Dataset entries:
>>>

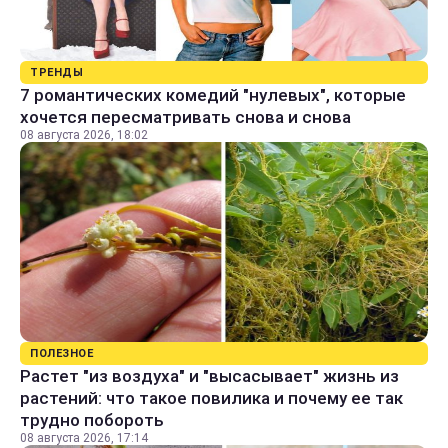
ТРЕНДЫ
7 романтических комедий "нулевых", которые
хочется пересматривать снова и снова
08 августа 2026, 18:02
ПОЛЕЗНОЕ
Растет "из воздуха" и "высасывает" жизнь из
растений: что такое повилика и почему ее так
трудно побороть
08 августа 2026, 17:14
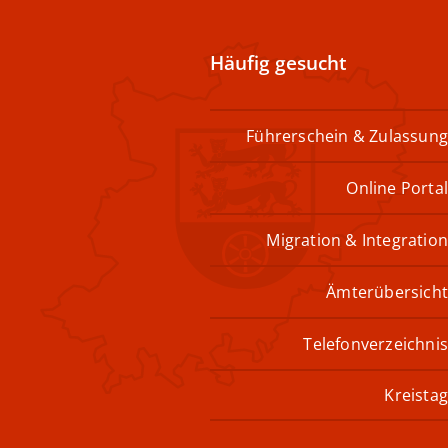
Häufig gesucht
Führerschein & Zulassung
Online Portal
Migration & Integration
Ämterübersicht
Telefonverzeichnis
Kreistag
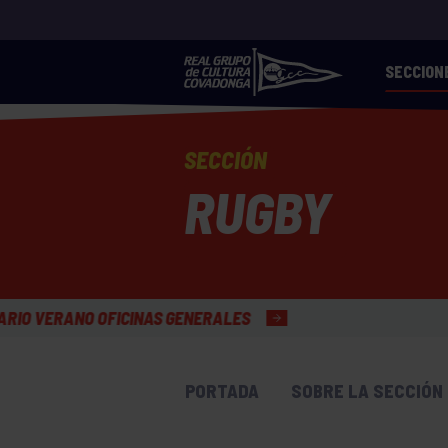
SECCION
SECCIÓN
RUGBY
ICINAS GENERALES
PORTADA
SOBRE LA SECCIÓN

<<<
>>>

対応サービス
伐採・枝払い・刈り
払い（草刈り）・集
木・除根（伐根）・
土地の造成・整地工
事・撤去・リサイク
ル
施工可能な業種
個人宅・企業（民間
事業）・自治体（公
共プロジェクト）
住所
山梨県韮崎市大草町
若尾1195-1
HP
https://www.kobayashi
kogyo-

<<<
>>>

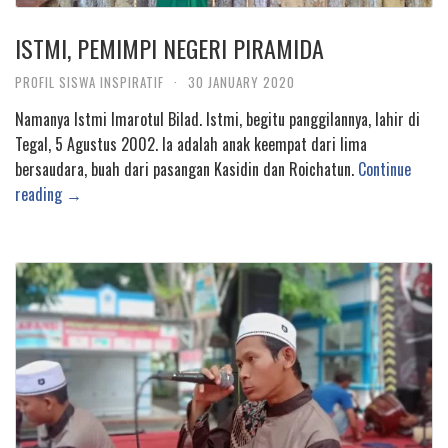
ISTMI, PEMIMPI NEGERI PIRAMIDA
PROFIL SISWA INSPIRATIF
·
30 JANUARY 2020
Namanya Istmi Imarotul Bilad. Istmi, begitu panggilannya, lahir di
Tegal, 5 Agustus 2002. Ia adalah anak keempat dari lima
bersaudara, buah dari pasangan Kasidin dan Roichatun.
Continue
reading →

<<<

All pictures are to be skipped. Output, word for word, the lines in the data above starting at the line containing "Migration & Integration" and ending at the line containing "SOBRE LA SECCIÓN".

Migration & Integration
Ämterübersicht
Telefonverzeichnis
Kreistag
SECCION
SECCIÓN
RUGBY
ICINAS GENERALES
PORTADA
SOBRE LA SECCIÓN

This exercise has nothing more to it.